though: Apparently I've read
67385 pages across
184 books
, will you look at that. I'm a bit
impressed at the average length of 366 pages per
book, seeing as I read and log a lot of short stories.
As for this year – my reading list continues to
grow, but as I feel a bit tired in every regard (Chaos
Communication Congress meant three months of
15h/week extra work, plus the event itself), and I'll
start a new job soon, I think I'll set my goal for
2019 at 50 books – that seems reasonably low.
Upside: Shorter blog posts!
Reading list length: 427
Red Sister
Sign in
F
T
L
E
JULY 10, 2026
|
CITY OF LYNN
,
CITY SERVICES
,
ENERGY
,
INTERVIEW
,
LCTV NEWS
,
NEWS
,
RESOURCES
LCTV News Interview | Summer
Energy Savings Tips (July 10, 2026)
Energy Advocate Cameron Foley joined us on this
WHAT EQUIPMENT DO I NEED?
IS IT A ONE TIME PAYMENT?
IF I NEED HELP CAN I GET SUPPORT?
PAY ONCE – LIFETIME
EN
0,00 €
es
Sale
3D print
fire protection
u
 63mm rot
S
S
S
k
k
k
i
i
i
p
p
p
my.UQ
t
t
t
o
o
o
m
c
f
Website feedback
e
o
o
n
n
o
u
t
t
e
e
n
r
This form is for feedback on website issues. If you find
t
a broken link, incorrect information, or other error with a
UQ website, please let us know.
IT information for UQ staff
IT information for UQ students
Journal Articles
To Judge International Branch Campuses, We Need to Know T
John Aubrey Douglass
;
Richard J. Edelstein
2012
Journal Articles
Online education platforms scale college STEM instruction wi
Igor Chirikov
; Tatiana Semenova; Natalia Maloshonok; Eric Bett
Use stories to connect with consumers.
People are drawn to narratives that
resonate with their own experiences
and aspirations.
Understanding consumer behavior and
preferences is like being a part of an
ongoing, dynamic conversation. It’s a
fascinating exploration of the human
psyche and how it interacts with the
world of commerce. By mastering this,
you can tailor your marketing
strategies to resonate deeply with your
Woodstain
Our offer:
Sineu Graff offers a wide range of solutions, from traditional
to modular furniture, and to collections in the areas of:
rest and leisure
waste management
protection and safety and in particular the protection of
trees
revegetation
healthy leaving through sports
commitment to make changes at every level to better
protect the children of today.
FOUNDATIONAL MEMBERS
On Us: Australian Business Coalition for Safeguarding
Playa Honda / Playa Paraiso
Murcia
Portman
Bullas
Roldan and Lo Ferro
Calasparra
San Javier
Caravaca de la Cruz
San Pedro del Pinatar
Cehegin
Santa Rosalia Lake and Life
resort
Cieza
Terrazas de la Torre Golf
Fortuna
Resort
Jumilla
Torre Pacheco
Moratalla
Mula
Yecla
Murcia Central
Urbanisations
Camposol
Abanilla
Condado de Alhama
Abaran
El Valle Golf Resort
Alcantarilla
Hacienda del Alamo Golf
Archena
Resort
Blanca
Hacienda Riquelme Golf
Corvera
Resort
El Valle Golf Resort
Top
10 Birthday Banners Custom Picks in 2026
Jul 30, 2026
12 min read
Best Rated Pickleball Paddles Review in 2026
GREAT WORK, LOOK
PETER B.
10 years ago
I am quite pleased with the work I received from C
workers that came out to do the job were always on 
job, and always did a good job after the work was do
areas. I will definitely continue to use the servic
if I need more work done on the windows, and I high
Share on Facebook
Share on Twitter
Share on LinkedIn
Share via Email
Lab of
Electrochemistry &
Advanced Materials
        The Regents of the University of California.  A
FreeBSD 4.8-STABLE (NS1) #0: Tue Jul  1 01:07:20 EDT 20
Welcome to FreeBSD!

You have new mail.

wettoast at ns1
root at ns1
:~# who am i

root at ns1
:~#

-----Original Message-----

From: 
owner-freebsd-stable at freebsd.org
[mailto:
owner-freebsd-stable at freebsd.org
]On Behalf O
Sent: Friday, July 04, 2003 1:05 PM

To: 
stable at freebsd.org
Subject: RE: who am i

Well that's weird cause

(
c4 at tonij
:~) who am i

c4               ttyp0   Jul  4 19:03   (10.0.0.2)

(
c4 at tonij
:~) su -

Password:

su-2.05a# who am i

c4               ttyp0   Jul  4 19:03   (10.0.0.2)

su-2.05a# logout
________
## What is being asked
Where a line of the records has the string "resonate", return that line.

## Result of the exercise
resonate with their own experiences
strategies to resonate deeply with your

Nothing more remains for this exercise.